The National Agency for Food and Drug Administration Control (NAFDAC), has granted registration approval for the R21 Malaria Vaccine (Recombinant, Adjuvanted), manufactured by Serum Institute of India Limited.
Prof Mojisola Adeyeye, Director General of the Agency, made the disclosure during a press briefing in Abuja on Monday.
The development comes a few days after Ghana approved the vaccine, thereby making Nigeria the second country in the world to approve the vaccine.
The malaria vaccine is indicated for the prevention of clinical malaria in children from 5 months to 36 months of age.

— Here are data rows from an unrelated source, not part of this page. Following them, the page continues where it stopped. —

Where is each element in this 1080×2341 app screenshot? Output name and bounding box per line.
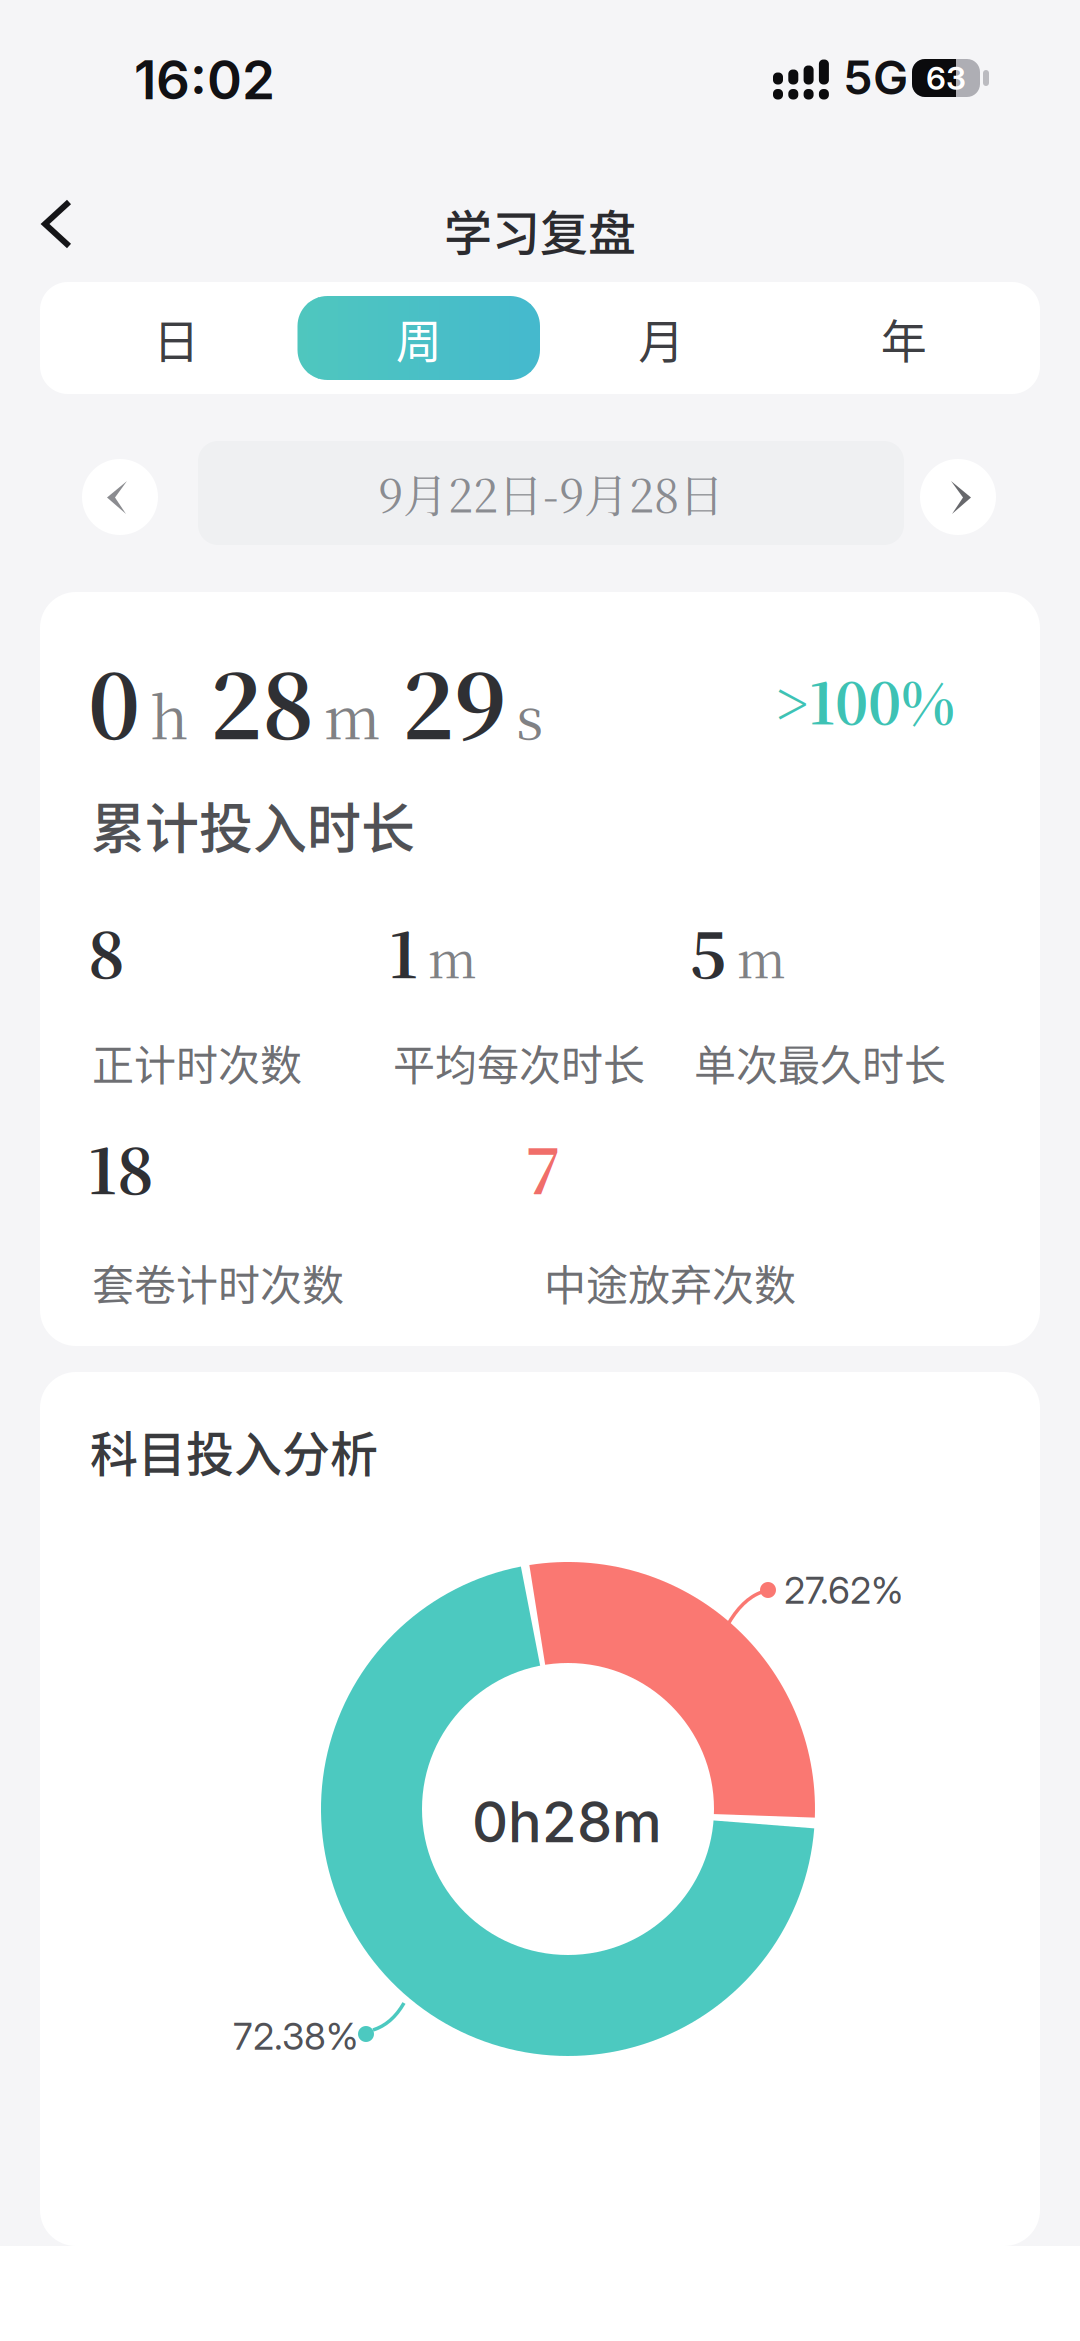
staticText: 平均每次时长 (393, 1032, 645, 1093)
staticText: 中途放弃次数 (544, 1252, 796, 1313)
staticText: 5G (843, 49, 908, 106)
staticText: 72.38% (233, 2014, 358, 2059)
button[interactable]: Back (20, 192, 110, 256)
staticText: 正计时次数 (92, 1032, 302, 1093)
staticText: 0 (88, 638, 140, 764)
staticText: 累计投入时长 (91, 786, 415, 864)
staticText: 9月22日-9月28日 (378, 461, 724, 525)
staticText: 7 (525, 1123, 561, 1212)
staticText: m (324, 672, 380, 756)
staticText: m (737, 921, 786, 993)
button[interactable]: Next week (920, 459, 996, 535)
staticText: 8 (88, 907, 125, 996)
button[interactable]: 日 (55, 282, 298, 394)
staticText: 套卷计时次数 (92, 1252, 344, 1313)
staticText: 日 (153, 305, 199, 371)
button[interactable]: Previous week (82, 459, 158, 535)
staticText: 63 (926, 59, 966, 97)
staticText: 1 (389, 907, 418, 996)
staticText: 月 (638, 305, 684, 371)
staticText: 18 (88, 1123, 154, 1212)
button[interactable]: 月 (540, 282, 782, 394)
staticText: 科目投入分析 (90, 1416, 378, 1486)
button[interactable]: 周 (298, 282, 540, 394)
staticText: s (516, 672, 543, 756)
staticText: 学习复盘 (444, 195, 636, 264)
staticText: 16:02 (134, 48, 275, 112)
staticText: 5 (690, 907, 727, 996)
staticText: 27.62% (784, 1568, 903, 1613)
staticText: >100% (775, 660, 955, 740)
staticText: 周 (396, 305, 442, 371)
staticText: m (428, 921, 477, 993)
staticText: 28 (210, 638, 314, 764)
staticText: 29 (402, 638, 506, 764)
staticText: 单次最久时长 (694, 1032, 946, 1093)
staticText: 0h28m (472, 1788, 662, 1856)
button[interactable]: 9月22日-9月28日 (198, 441, 904, 545)
staticText: h (150, 672, 188, 756)
staticText: 年 (881, 305, 927, 371)
button[interactable]: 年 (782, 282, 1025, 394)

“The R21 Malaria vaccine is an Adjuvanted protein vaccine presented as a sterile solution. A dose which is 0.5ml is composed of R21 Malaria antigen 5µg and Matrix-M1 50µg as an adjuvant filled in a vial as ready to use liquid formulation for intramuscular injection. The storage temperature of the vaccine is 2-8 °C”, Prof. Adeyeye said.
“NEVAC members reviewed all sections independently using best review practices and met physically in plenary to assess and debate the reviews by sections, raised queries, and made recommendations accordingly.

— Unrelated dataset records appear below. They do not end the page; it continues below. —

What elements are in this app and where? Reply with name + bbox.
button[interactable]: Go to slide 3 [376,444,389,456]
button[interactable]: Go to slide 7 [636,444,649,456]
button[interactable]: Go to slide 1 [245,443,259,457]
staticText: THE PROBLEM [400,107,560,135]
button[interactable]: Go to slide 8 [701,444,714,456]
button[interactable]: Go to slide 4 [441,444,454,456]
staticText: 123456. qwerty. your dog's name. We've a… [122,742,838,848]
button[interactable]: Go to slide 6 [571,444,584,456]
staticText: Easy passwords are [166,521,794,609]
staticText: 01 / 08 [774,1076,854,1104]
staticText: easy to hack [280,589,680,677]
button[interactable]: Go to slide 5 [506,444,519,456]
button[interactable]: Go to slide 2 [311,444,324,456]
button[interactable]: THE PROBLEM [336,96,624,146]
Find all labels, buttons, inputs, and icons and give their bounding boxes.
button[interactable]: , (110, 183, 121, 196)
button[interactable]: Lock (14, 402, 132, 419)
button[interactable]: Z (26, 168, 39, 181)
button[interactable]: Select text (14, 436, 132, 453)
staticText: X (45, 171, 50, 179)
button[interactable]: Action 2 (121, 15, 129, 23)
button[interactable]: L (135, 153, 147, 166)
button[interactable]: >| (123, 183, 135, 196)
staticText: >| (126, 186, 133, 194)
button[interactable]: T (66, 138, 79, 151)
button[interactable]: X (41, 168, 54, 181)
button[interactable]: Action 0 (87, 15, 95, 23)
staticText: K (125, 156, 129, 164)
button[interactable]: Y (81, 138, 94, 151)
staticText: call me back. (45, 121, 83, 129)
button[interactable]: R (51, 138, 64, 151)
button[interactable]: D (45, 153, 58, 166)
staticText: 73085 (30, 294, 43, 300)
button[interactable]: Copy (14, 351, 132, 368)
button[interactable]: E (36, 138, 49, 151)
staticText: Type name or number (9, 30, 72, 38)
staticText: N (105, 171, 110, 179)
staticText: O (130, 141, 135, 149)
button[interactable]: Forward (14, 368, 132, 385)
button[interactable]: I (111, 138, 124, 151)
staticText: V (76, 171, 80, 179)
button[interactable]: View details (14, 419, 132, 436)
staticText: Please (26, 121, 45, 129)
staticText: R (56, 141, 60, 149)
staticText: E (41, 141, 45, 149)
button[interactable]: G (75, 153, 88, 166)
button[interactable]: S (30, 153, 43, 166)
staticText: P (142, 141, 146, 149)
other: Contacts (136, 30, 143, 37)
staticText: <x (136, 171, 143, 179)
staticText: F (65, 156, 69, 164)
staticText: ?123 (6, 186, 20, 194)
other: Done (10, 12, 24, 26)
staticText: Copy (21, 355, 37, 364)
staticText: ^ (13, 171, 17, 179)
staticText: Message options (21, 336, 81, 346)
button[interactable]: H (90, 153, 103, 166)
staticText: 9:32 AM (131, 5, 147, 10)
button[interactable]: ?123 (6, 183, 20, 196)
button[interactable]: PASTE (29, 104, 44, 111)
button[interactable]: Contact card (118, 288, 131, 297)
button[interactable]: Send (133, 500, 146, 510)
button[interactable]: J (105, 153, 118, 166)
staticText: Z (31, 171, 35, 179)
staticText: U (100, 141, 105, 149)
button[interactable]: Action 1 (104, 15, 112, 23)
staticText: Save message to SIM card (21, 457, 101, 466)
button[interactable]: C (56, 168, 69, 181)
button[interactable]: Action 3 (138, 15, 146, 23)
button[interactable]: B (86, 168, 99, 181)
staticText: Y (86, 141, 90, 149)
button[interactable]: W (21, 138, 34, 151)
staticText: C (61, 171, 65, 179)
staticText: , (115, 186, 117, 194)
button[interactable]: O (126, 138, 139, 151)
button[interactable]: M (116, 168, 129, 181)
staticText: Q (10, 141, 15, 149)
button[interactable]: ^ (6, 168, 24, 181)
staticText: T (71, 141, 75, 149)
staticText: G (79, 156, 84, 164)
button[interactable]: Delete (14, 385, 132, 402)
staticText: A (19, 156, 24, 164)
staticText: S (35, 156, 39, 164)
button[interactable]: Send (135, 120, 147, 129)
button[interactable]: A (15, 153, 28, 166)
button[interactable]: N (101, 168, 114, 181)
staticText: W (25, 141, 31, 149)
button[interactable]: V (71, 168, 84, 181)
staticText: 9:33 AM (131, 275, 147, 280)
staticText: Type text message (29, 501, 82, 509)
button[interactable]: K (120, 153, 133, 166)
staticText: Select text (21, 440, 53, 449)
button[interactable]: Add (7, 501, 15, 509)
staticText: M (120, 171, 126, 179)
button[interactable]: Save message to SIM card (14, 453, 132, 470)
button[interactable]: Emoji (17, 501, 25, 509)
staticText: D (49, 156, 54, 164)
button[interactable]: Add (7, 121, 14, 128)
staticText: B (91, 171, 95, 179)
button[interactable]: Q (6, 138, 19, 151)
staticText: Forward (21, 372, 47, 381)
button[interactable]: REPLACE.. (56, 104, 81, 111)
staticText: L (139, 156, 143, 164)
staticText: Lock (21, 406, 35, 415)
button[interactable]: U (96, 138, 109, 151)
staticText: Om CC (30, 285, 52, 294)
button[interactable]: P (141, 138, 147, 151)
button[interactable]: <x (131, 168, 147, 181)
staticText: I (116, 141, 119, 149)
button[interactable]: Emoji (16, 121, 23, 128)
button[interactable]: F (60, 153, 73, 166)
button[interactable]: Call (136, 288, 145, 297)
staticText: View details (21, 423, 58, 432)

“Overall, the assessment was scored as adequate -fully compliant with standards”.
It was also adjudged that the vaccine’s known and potential benefits outweigh its known and potential risks, thereby supporting the manufacturer’s recommended use.
Prof. Adeyeye said the country expects to get at least 100,000 doses of the vaccine in donations soon before the market authorisation will start making other arrangements with the National Primary Health Care Development Agency.